Now, about single-seat electoral districts. 222 seats have been distributed on the basis of the election results. In three districts the elections have been declared not to have taken place because of a high percentage of voters who voted "against all." Repeat elections in these districts are set for March 14, 2004.
So far as single-seat districts are concerned the party representation is as follows. The Untied Russia has the largest number of deputy seats in the State Duma - 103. It is followed by much less successful parties: People's Party of the Russian Federation - 17; Communist Party of the Russian Federation - 12; Election bloc "Rodina" (popular-patriotic union)" - 8 seats.
67 deputies have been elected from among self-nominated candidates.
The winners in single-seat districts received from 17.46 percent of the vote (Andrei Alexandrovich Benin, Admiralteisky single-seat electoral district No. 206, St.

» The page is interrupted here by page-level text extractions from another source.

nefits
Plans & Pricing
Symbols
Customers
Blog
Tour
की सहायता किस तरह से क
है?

Petersburg) to 82.12 percent of the vote (Iosif Davydovih Kobzon, Aginsky Buryat single-seat electoral district No. 215, Aginsky Buryat Autonomous Okrug).
A mere 65 candidates for deputy in single-seat electoral districts have received more than a half of the vote.

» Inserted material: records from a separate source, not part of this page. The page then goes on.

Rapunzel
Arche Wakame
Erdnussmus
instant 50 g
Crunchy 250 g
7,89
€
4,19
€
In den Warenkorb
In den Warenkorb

A total of about 25 million voters have cast their votes for winners in single-seat districts and almost 43 million have voted for deputies elected on party lists.
What has caused our greatest concern in the past election campaign?

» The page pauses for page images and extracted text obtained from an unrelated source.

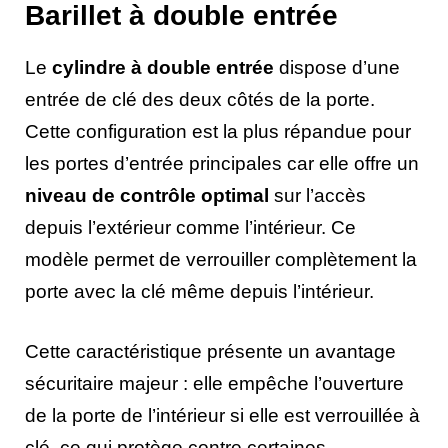
Barillet à double entrée
Le
cylindre à double entrée
dispose d’une
entrée de clé des deux côtés de la porte.
Cette configuration est la plus répandue pour
les portes d’entrée principales car elle offre un
niveau de contrôle optimal
sur l’accès
depuis l’extérieur comme l’intérieur. Ce
modèle permet de verrouiller complètement la
porte avec la clé même depuis l’intérieur.
Cette caractéristique présente un avantage
sécuritaire majeur : elle empêche l’ouverture
de la porte de l’intérieur si elle est verrouillée à
clé, ce qui protège contre certaines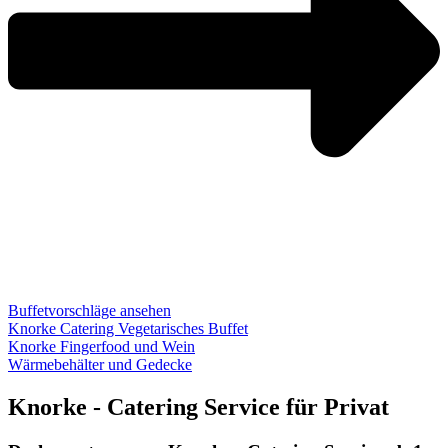
Buffetvorschläge ansehen
Knorke Catering Vegetarisches Buffet
Knorke Fingerfood und Wein
Wärmebehälter und Gedecke
Knorke - Catering Service für Privat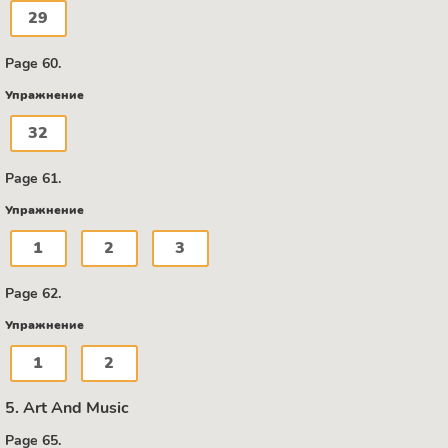
29
Page 60.
Упражнение
32
Page 61.
Упражнение
1
2
3
Page 62.
Упражнение
1
2
5. Art And Music
Page 65.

This is a decrease in the number of voters who took part in the elections and an increase of 650 thousand in the number of voters who voted against all federal lists. Whereas in December 1999 the number of voters who came to the polls was 66,840 thousand, this year this number was 60,712 thousand, i.e. the turnout of voters decreased by 6 percent to 55.75 percent of the number of voters included in voter lists.
Such activity of voters does not practically differ from the situation in many democratic countries but this must not put our minds at ease. This trend has to be thoroughly analyzed.
Composition of the State Duma of the fourth convocation. According to our data 440 deputies are graduates of higher educational establishments. The age groups are as follows: 9 deputies are under thirty years; 74 are 30 to 40; 135 - 40 to 50, 179 - 50 to 60, 50 are aged 60 and over.
The new State Duma has 45 women (in 1999 there were 35, in 1995 - 46). Of course, it is not many.
273 deputies, i.e., more than a half of all deputies, served on the bodies of state power before election. Out of this number 205 were deputies of the State Duma, 32 - deputies of regional parliaments. 46 deputies held various posts in executive bodies immediately before the election and 11 deputies represent the bodies of local self-government.
The productive sectors of the economy and the cultural, scientific, arts and educational institutions are represented by over 15 percent of deputies, the mass media by 4 deputies. Your colleagues include two servicemen, seven representatives of the law enforcement bodies, private entrepreneurs, pensioners.
In conclusion, I want once again to congratulate you on your victory in the elections and wish you successes in the difficult legislative activity: in a large degree the quality of life of each Russian citizen and the wellbeing of the country as a whole depend on how effective this activity will be.